_Your task_.
Your reply should be an exact copy of every entry, with the pictures removed.

-------- Supplied data

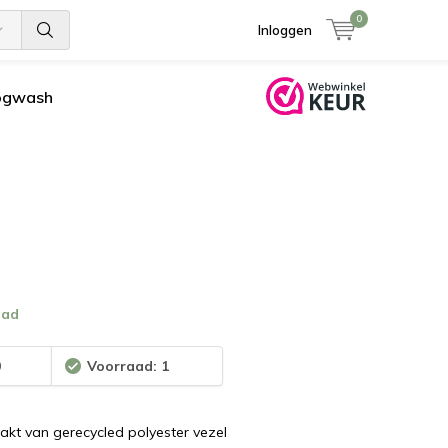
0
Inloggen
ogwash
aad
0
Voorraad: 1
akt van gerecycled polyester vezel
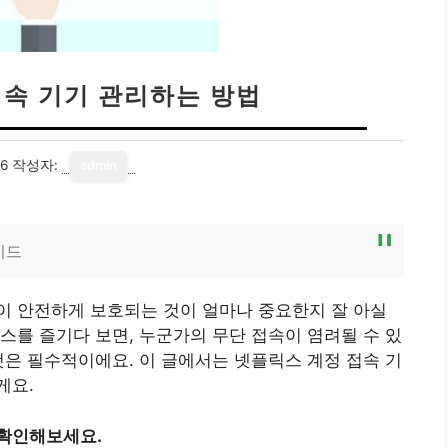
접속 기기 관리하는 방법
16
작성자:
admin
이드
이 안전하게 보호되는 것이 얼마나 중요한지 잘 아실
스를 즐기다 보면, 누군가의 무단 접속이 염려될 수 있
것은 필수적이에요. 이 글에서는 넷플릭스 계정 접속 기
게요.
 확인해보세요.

----------------

_Response to this task_.
0
Inloggen
ogwash
aad
0
Voorraad: 1
akt van gerecycled polyester vezel
접속 기기 관리하는 방법
16
작성자:
admin
이드
이 안전하게 보호되는 것이 얼마나 중요한지 잘 아실
스를 즐기다 보면, 누군가의 무단 접속이 염려될 수 있
것은 필수적이에요. 이 글에서는 넷플릭스 계정 접속 기
게요.
 확인해보세요.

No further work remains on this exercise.